On intelligence, stupidity, and music

This weekend I read three very different books on the human mind and brain.
Jeff Hawkins On Intelligence poses a speculative theory about how the neocortex works. Hawkins asserts that the distinctive aspect of human intelligence is that it allows us to make predictions. Based on a few strands of previous research, some insight, and aggressive reverse engineering, Hawkins proposes a neural architecture that enables humans to generalize patterns from raw sensation, allowing us to predict the next notes of a familiar song and to extend knowledge with analogies.
The hypothesis about how the neocortex works is interesting. The way that it proposes the generation of predictions by a combination of top-down and bottom up feedback is clever. The observation that sense-making requires a dimension of time — not just music, but touch and sight — is insightful. Unlike the evolutionary hypothesis of say, Terrence Deacon on the origins of symbolic thinking, Hawken’s algorithm is testable. However, Hawkins’ understanding of intelligence leaves out some crucial factors. Hawkins is interested in the mind as disconnected from emotions and desires. He believes that computers that have predictive intelligence without ambition, lust or greed will have the good of human intelligence, without the flaws introduced by the passions.
This dualistic vision ignores the insights of Antonio Damasio, a neurologist whose theory of intelligence embraces the emotions. Damasio observes patients with injuries to emotional processing, and finds that they lack the senses of fear and anticipation that enable people to make functional decisions. A lack of normal empathy prevents someone from getting along with other people. A computer that implemented predictive learning without emotions might be some combination of sociopathic and unwise. A computer that implemented learning without boredom and forgetting might not even be optimally effective at synthesis.

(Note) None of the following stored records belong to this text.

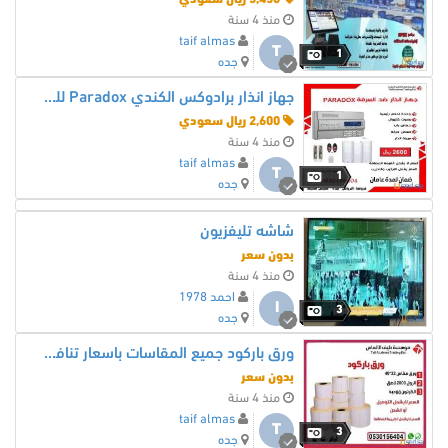
منذ 4 سنة
taif almas
T
1
جده
جهاز انذار برادوكس الكندي Paradox للحمايه من السرقه
2,600 ريال سعودي
منذ 4 سنة
taif almas
T
1
جده
شاشه تليفزيون
بدون سعر
منذ 4 سنة
احمد 1978
ا
3
جده
ورق باركود جميع المقاسات باسعار تنافسية
بدون سعر
منذ 4 سنة
taif almas
T
3
جده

Hawkins focuses on the connections between neocortex and senses, but ignores the connections between neocortex and emotional parts of the brain. The neuroscience bits of Deacon’s book explain how in humans, the connections between the limbic system and the neocortex became intertwined as humans evolved. There’s a biological basis to Damasio’s observation that emotions are part of intelligence.
Where Hawkins focuses on human intelligence as a superb prediction engine, Gary Marcus focuses on the flaws and glitches in human smarts in areas such as decision-making, language, pleasure-seeking, and mental illness. In Kluge, the Haphazard Construction of the Human Mind, Marcus counters against evolutionary and anti-evolutionary arguments that the human mind reflects the best of possible worlds. Instead, the mind is a hodgepodge awkwardly cobbled together.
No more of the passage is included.